Patrick is an aggressive, wry kid, a good match for what seems to be an emotionless Lee. Only once, when he kisses his older brother, do we see Lee express anything more than a blink and a fidget in the first half of the film.
The hope Hedges’ performance brings to the film is actually its best quality. Not because we don’t expect Lee and Patrick to eventually get along, we’ve seen enough movies about traumas that bring people together, it’s going to happen. But I’ll tout it once again, it’s the truth Affleck and Hedges bring to their performances, and Lonergan’s ability to conjure a sense of disorganized reality that makes the hope genuinely effective.

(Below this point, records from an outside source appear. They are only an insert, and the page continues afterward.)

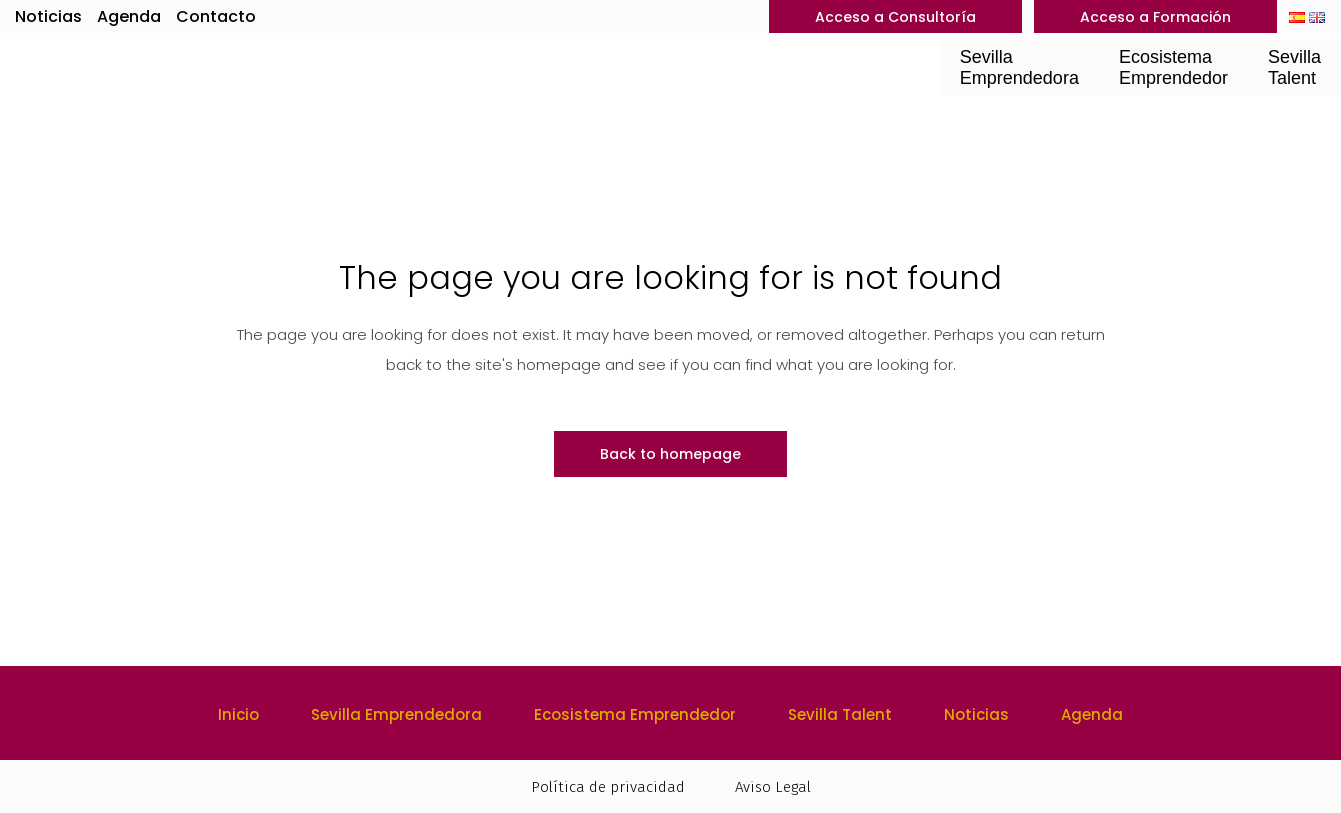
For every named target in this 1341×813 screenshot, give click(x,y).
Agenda (129, 16)
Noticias (48, 16)
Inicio (238, 714)
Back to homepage (670, 454)
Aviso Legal (773, 787)
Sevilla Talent (840, 714)
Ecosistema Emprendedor (635, 714)
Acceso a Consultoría (895, 17)
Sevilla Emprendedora (396, 714)
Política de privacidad (608, 787)
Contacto (216, 16)
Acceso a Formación (1155, 17)
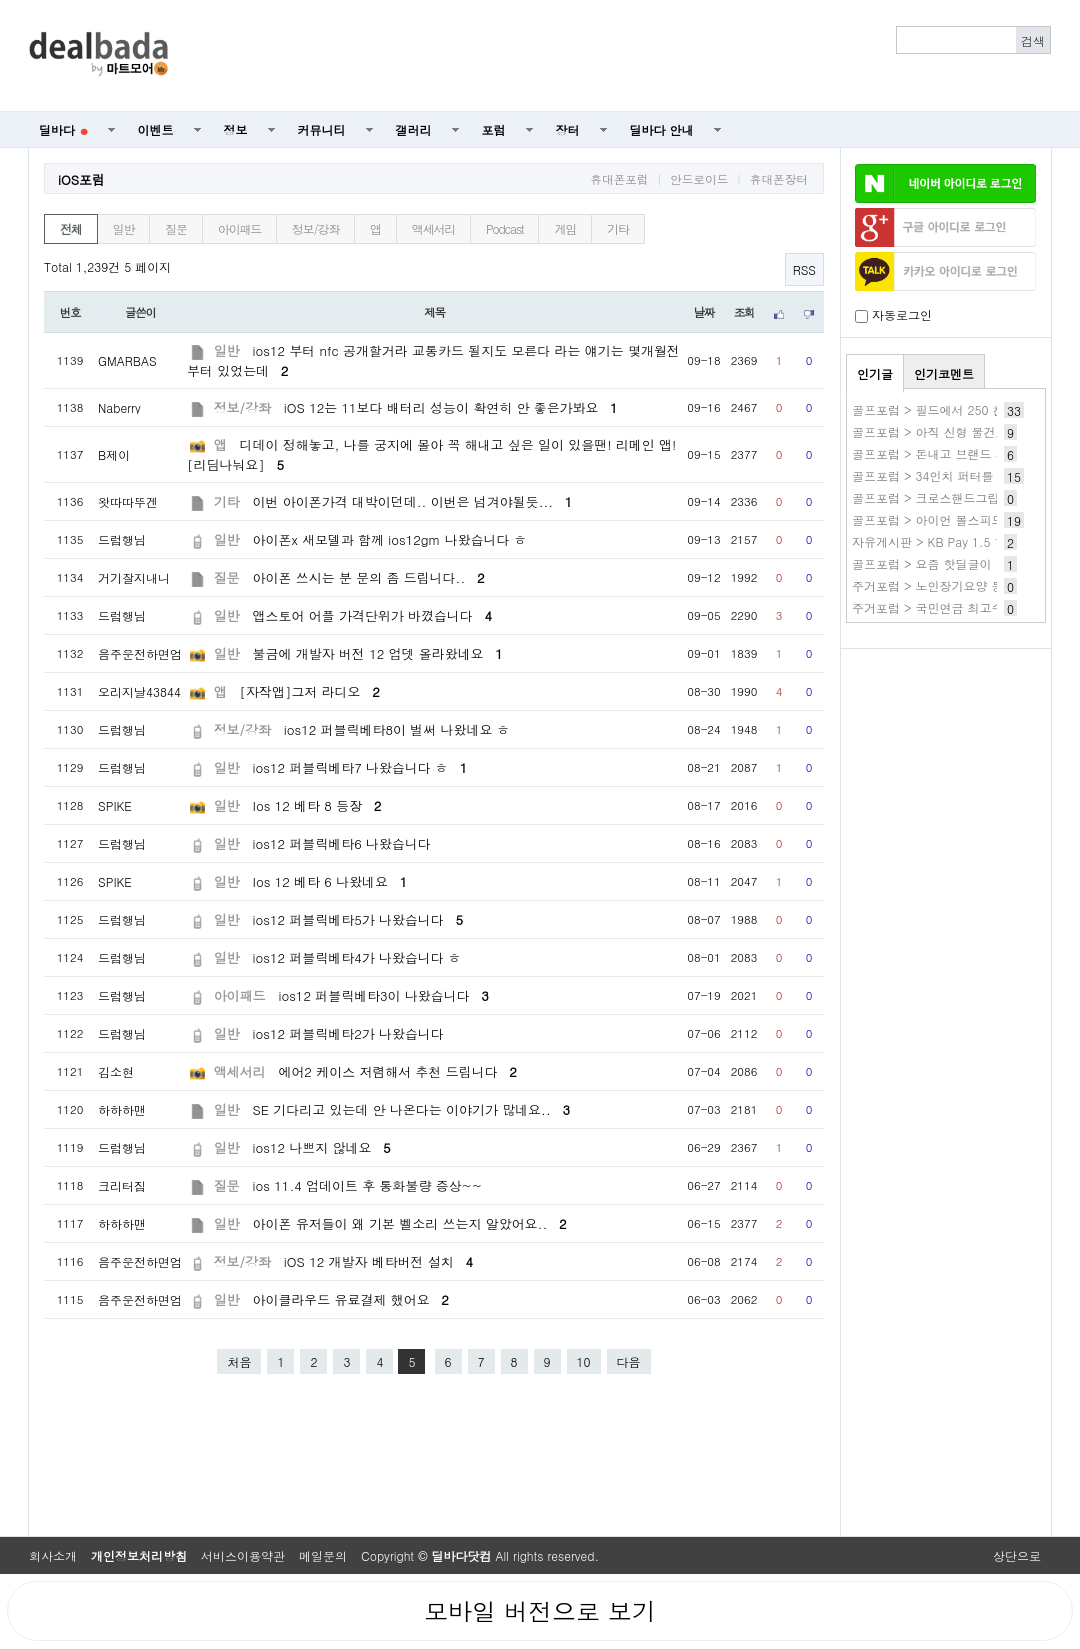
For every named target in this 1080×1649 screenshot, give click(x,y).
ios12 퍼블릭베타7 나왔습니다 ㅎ (360, 767)
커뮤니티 (322, 129)
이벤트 (156, 129)
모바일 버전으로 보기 (540, 1611)
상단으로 (1017, 1555)
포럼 (494, 129)
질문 (176, 228)
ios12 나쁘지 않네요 (322, 1147)
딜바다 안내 (662, 129)
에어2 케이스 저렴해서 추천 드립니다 (397, 1071)
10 (584, 1361)
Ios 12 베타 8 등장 (317, 805)
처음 (239, 1361)
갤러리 (414, 129)
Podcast (504, 228)
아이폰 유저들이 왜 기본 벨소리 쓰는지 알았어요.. (410, 1223)
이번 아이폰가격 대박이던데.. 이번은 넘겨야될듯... (413, 501)
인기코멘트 (944, 373)
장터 (568, 129)
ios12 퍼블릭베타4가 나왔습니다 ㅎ (357, 957)
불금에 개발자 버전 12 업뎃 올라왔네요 (378, 653)
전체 (71, 228)
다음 (629, 1361)
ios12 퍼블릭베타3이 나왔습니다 (383, 995)
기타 (618, 228)
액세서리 (433, 228)
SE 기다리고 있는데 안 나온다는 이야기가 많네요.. (411, 1109)
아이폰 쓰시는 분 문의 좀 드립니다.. (369, 577)
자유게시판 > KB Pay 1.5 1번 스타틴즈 (959, 541)
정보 (236, 129)
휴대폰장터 (779, 179)
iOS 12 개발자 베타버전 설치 (378, 1261)
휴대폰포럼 (619, 179)
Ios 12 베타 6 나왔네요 (330, 881)
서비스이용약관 (243, 1555)
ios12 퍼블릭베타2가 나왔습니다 (348, 1033)
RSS (804, 269)
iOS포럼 (81, 179)
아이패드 (239, 228)
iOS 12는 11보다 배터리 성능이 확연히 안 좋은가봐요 (451, 407)
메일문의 (323, 1555)
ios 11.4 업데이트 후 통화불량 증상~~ (368, 1185)
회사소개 (53, 1555)
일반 (124, 228)
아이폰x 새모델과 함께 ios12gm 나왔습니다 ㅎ (390, 539)
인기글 (875, 373)
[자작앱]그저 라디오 (310, 691)
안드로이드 (699, 179)
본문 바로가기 (0, 0)
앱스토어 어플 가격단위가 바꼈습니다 (372, 615)
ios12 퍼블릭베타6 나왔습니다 (342, 843)
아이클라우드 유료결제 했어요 (351, 1299)
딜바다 (63, 129)
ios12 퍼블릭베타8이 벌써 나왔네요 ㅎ (397, 729)
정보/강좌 (315, 228)
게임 (565, 228)
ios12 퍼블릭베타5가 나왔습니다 (358, 919)
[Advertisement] (621, 56)
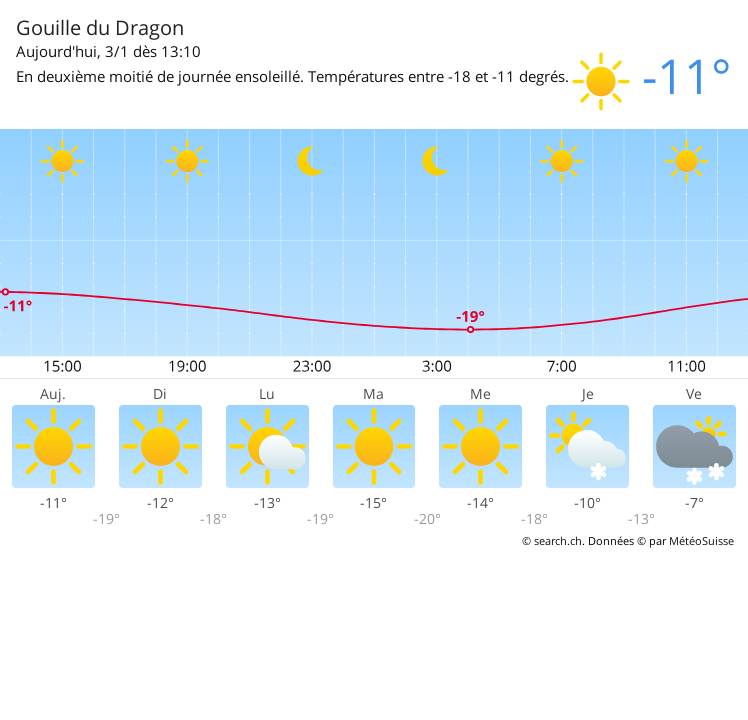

In order to balance the sadness, Lonergan gives us an enjoyable venture into Lucas’ teenage life. He’s got two girlfriends. He and his respective girlfriends struggle to hookup because parents hover outside every door. He’s in a crappy garage rock band that actually plays in a garage. It’s mostly fun and games, and the trials a young person goes through during their teenage years, in addition to his emotional stress, which threatens to cripple him. This elevates from an American Pie kind of teenager, only after crude comedy and (probably) cruder sex. There’s depth in surprising places.
One night, long after Lee takes guardianship of him, Patrick goes to grab something from the freezer. He grabs the wrong thing. Its contents fall to the floor. As he goes to put it all back, he hits his had on the still-open freezer door. This causes a panic attack. The freezer, he explains to Lee through shallow breaths, reminds him that his dead father is still in a freezer, all because the ground is too cold where they live to dig a grave.
At this moment, both times I went to see the movie there were audible coos from the crowd.
Of course, in other parts there was laughter, and others tears. I could go on to describe the midpoint, the crux of both Lee’s life and Affleck’s performance, but I won’t spoil it.
Just go see it. Lonergan creates movie-level reaction from his audience with nothing more than realistic circumstances in his movie. That’s good writing.